• Problem description:
Copy out the entries word for word, leaving images aside.

• Records shown:
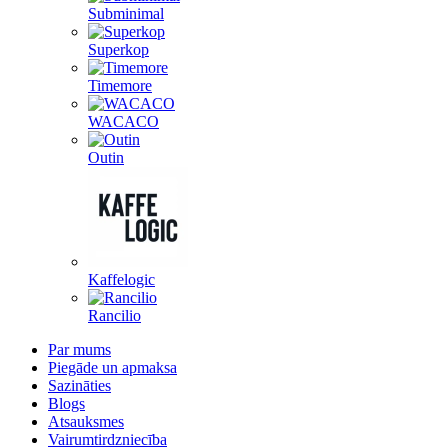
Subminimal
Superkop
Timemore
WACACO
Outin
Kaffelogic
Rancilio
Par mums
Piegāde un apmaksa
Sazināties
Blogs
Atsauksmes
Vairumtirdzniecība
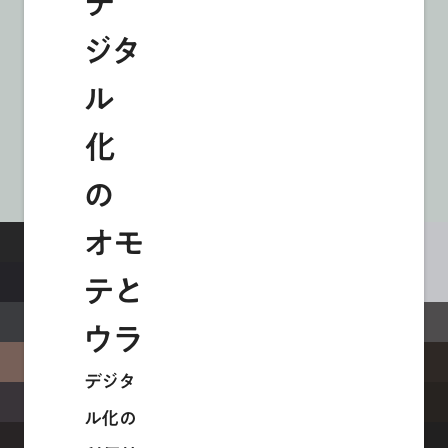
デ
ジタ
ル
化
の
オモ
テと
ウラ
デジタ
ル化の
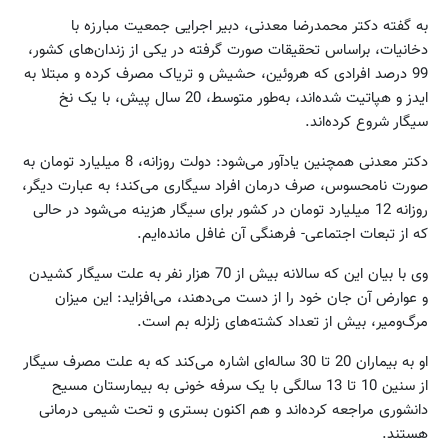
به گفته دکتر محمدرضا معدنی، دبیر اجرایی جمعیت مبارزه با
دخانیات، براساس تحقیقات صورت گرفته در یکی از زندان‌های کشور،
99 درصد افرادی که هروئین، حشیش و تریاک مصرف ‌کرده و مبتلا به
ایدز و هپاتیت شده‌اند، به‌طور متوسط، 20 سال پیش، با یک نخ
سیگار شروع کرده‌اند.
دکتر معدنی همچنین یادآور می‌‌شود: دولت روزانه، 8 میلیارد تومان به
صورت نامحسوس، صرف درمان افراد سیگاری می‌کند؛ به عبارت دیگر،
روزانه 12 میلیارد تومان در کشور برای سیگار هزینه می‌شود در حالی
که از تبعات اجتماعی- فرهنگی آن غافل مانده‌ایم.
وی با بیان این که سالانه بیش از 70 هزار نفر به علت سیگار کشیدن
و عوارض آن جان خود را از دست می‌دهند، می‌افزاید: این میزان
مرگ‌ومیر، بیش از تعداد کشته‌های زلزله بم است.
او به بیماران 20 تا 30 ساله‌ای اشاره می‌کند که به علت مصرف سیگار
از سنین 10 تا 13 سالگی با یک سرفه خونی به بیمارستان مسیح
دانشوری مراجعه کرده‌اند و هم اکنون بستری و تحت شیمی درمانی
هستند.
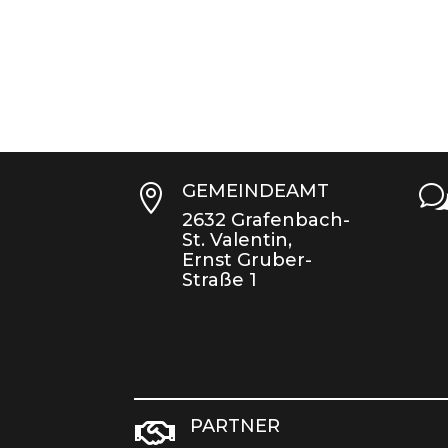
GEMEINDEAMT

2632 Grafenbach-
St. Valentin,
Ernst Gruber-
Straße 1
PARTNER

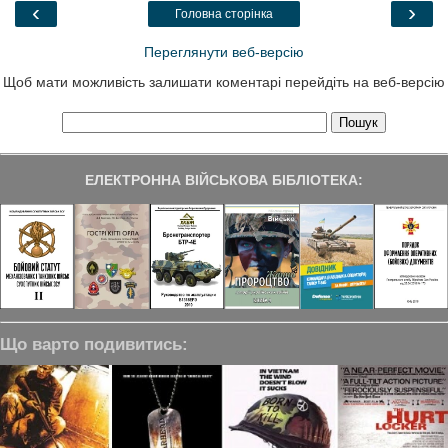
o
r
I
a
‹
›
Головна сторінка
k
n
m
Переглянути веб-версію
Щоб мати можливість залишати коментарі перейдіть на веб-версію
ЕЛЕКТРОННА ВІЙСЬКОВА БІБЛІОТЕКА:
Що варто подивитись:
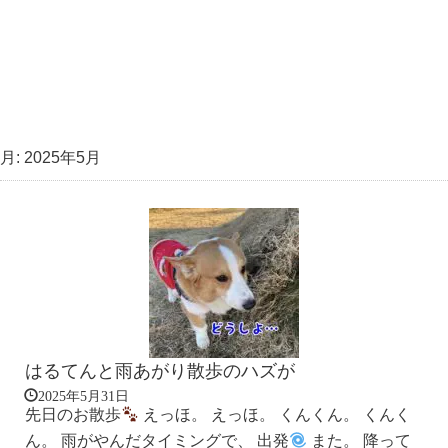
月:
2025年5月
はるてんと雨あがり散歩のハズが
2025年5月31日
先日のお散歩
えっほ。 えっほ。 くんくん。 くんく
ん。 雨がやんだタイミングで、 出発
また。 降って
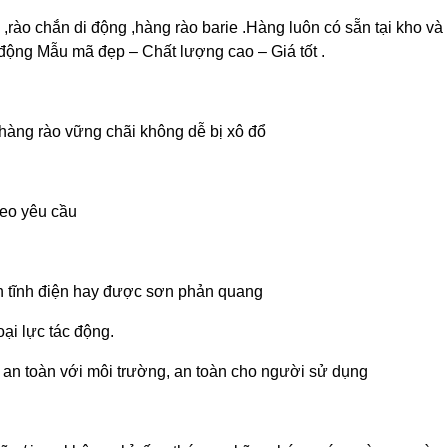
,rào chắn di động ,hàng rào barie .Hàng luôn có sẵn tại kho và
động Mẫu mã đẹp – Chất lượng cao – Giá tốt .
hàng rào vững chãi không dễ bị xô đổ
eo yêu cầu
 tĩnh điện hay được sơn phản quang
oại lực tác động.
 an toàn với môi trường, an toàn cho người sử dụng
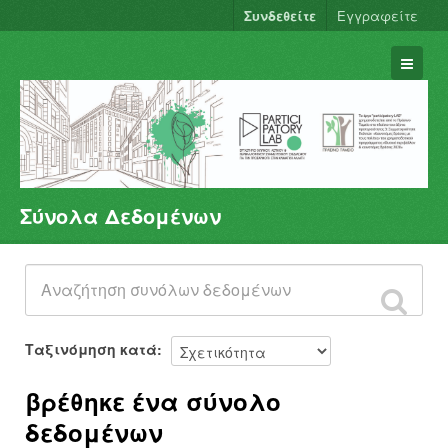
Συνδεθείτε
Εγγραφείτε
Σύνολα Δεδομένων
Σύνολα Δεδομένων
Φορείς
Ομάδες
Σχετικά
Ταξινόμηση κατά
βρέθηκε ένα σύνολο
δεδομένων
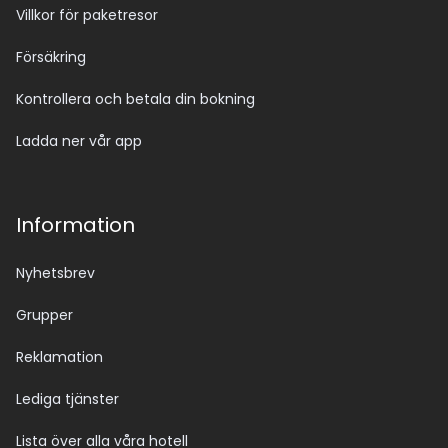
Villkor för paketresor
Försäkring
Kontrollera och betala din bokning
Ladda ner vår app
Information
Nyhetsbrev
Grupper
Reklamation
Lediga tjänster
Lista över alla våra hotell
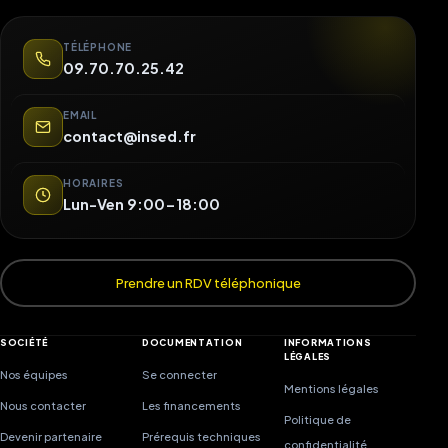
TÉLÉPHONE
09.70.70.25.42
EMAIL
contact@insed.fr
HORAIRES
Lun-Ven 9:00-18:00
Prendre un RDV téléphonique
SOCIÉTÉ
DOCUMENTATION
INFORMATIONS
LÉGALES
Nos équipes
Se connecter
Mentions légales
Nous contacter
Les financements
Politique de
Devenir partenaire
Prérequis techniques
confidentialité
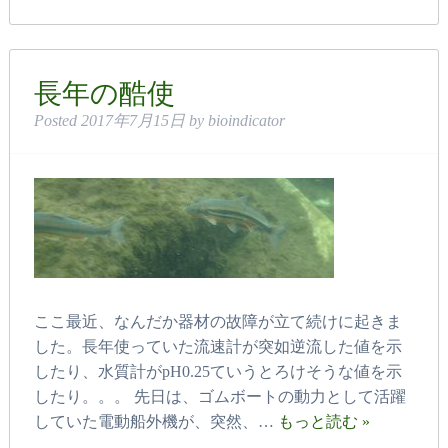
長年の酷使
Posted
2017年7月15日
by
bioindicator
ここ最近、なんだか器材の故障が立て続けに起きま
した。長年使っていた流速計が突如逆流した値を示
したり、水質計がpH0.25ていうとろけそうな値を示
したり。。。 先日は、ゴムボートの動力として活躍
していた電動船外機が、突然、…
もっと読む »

• Task result:
Subminimal
Superkop
Timemore
WACACO
Outin
Kaffelogic
Rancilio
Par mums
Piegāde un apmaksa
Sazināties
Blogs
Atsauksmes
Vairumtirdzniecība
デ
ジタ
ル
化
の
オモ
テと
ウラ
デジタ
ル化の
به گفته دکتر محمدرضا معدنی، دبیر اجرایی جمعیت مبارزه با
دخانیات، براساس تحقیقات صورت گرفته در یکی از زندان‌های کشور،
99 درصد افرادی که هروئین، حشیش و تریاک مصرف ‌کرده و مبتلا به
ایدز و هپاتیت شده‌اند، به‌طور متوسط، 20 سال پیش، با یک نخ
سیگار شروع کرده‌اند.
دکتر معدنی همچنین یادآور می‌‌شود: دولت روزانه، 8 میلیارد تومان به
صورت نامحسوس، صرف درمان افراد سیگاری می‌کند؛ به عبارت دیگر،
روزانه 12 میلیارد تومان در کشور برای سیگار هزینه می‌شود در حالی
که از تبعات اجتماعی- فرهنگی آن غافل مانده‌ایم.
وی با بیان این که سالانه بیش از 70 هزار نفر به علت سیگار کشیدن
و عوارض آن جان خود را از دست می‌دهند، می‌افزاید: این میزان
مرگ‌ومیر، بیش از تعداد کشته‌های زلزله بم است.
او به بیماران 20 تا 30 ساله‌ای اشاره می‌کند که به علت مصرف سیگار
از سنین 10 تا 13 سالگی با یک سرفه خونی به بیمارستان مسیح
دانشوری مراجعه کرده‌اند و هم اکنون بستری و تحت شیمی درمانی
هستند.
GEMEINDEAMT

2632 Grafenbach-
St. Valentin,
Ernst Gruber-
Straße 1
PARTNER

o
r
I
a
‹
›
Головна сторінка
k
n
m
Переглянути веб-версію
Щоб мати можливість залишати коментарі перейдіть на веб-версію
ЕЛЕКТРОННА ВІЙСЬКОВА БІБЛІОТЕКА:
Що варто подивитись:
月:
2025年5月
はるてんと雨あがり散歩のハズが
2025年5月31日
先日のお散歩
えっほ。 えっほ。 くんくん。 くんく
ん。 雨がやんだタイミングで、 出発
また。 降って
,rào chắn di động ,hàng rào barie .Hàng luôn có sẵn tại kho và
động Mẫu mã đẹp – Chất lượng cao – Giá tốt .
hàng rào vững chãi không dễ bị xô đổ
eo yêu cầu
 tĩnh điện hay được sơn phản quang
oại lực tác động.
 an toàn với môi trường, an toàn cho người sử dụng
Συνδεθείτε
Εγγραφείτε
Σύνολα Δεδομένων
Σύνολα Δεδομένων
Φορείς
Ομάδες
Σχετικά
Ταξινόμηση κατά
βρέθηκε ένα σύνολο
δεδομένων
Villkor för paketresor
Försäkring
Kontrollera och betala din bokning
Ladda ner vår app
Information
Nyhetsbrev
Grupper
Reklamation
Lediga tjänster
Lista över alla våra hotell
TÉLÉPHONE
09.70.70.25.42
EMAIL
contact@insed.fr
HORAIRES
Lun-Ven 9:00-18:00
Prendre un RDV téléphonique
SOCIÉTÉ
DOCUMENTATION
INFORMATIONS
LÉGALES
Nos équipes
Se connecter
Mentions légales
Nous contacter
Les financements
Politique de
Devenir partenaire
Prérequis techniques
confidentialité
長年の酷使
Posted
2017年7月15日
by
bioindicator
ここ最近、なんだか器材の故障が立て続けに起きま
した。長年使っていた流速計が突如逆流した値を示
したり、水質計がpH0.25ていうとろけそうな値を示
したり。。。 先日は、ゴムボートの動力として活躍
していた電動船外機が、突然、…
もっと読む »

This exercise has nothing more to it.